I've mostly been doing family stuff, but did find time over the holiday to write up a bunch of overdue blog posts about my trip to Taiwan with Brilliant Bikes. Want to learn about how tires, cardboard boxes, and bicycle frames and forks are made? Look no further.
I also put up my notes from the Boeing factory that I saw before Christmas. Which means I got about half of the things posted that I had wanted to, but that's okay. This was the longest vacation I've taken since at least 2012, but even then I spent much of my trip doing work. So I'd say I did pretty well this time.
Pathing.
- Amazon says that 10 million people signed up for a free Prime trial over the holidays, and maybe 70% of them will end up paying for a year-long membership.

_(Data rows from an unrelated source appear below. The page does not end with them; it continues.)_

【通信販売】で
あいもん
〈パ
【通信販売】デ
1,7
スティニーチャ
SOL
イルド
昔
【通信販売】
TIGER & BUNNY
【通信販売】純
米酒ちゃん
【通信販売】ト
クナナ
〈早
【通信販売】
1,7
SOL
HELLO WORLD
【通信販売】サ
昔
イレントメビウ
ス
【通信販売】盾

Wow.
- You can make a *lot* of money being a teacher in South Korea.
- Alcoa (the Aluminum Company of America) has a pretty interesting range of engineering and manufacturing businesses. Also, I had no idea they were headquartered at Lever House.
Building.
- Boeing's 777 wings are painted by articulated robots.

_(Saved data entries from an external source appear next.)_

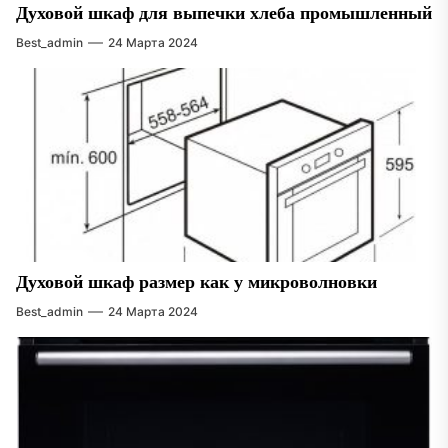
Духовой шкаф для выпечки хлеба промышленный
Best_admin
24 Марта 2024
Духовой шкаф размер как у микроволновки
Best_admin
24 Марта 2024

- Hoover (the vacuum maker) put a bunch of replacement parts on Thingiverse for consumers to download and print.
- The list of things that Corning is trying to get Gorilla Glass to do is cool. Also Willow Glass, which I had never heard of but is being touted as the future of flexible displays.
- A Canadian company called Arctic Fibre is going to lay a cable from the UK to Japan. The types of depth & terrain scanning they'll do (listed at the end of this article) are interesting.
Logistics.
- Volvo is working with Ericsson and POC (a Swedish sporting goods company) to make bike helmets that get alerts from oncoming cars.

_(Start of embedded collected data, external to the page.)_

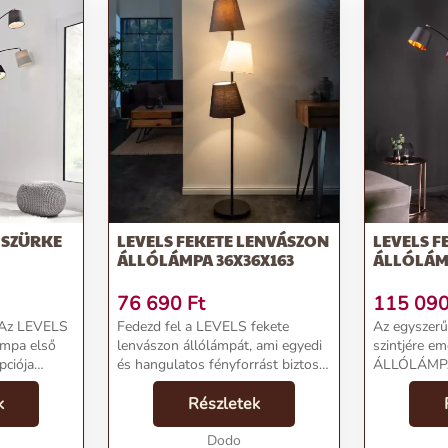
S SZÜRKE
LEVELS FEKETE LENVÁSZON
LEVELS F
ÁLLÓLÁMPA 36X36X163
ÁLLÓLÁM
76 690
Ft
115 09
 Az LEVELS
Fedezd fel a LEVELS fekete
Az egyszer
ámpa első
lenvászon állólámpát, ami egyedi
szintjére e
pciója
és hangulatos fényforrást biztosít
ÁLLÓLÁMPA,
ke és fehér
otthonodnak!Termékjellemzők:Név:
módon hoz 
atos külsőt
k
LEVELS fekete lenvászon
Részletek
nappaliba. 
nak. Fekete
állólámpa 36x36x163Ár: 65,690
lámpatest ö
FtMárka: InvictaKa...
Dodo
lámpaernyőv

- A smart highway is being built in Europe.
- A good piece on the NYC wholesale flower market on 28th St. Seems like a fun place to visit.
- So as the earth travels through space, we pass through dark matter, which induces glitches in space-time, and you can measure those glitches as they pass through/across the GPS satellite network.
Evaluation.
- Mario Cuomo, 3-time NY Governor, died on Thursday. The Times' piece on his impact on Queens, the borough in which he was raised, is a good reminder of how drastically the city's cultural geography changed over the last half century.
- A pretty good video on the certification testing that the Boeing 787 went through. Also, an older article on how repairs are done on the 787's composite body.
- Nine commercial aircraft are currently using sensors to assess their structural condition. The FAA is in the process of certifying that integrated sensors "meet the same performance and reliability standards as those required for current maintenance inspections."
Stuff that doesn't fit into my dumb/arbitrary categories.
- A kind of intense short film about escorts.
- This stuff about the dropping price of solar power is weird and hopeful. I have this feeling that it doesn't account for the way solar equipment is financed, but what do I know.
- A Klein Bottle is a non-orientable, two-dimensional manifold surface. Think of it like a Möbius strip with an additional dimension.
And.
Reflecting on one year of The Prepared, which has gone from
zero to being one of the most important things that I do.
Thanks to all of you for your support!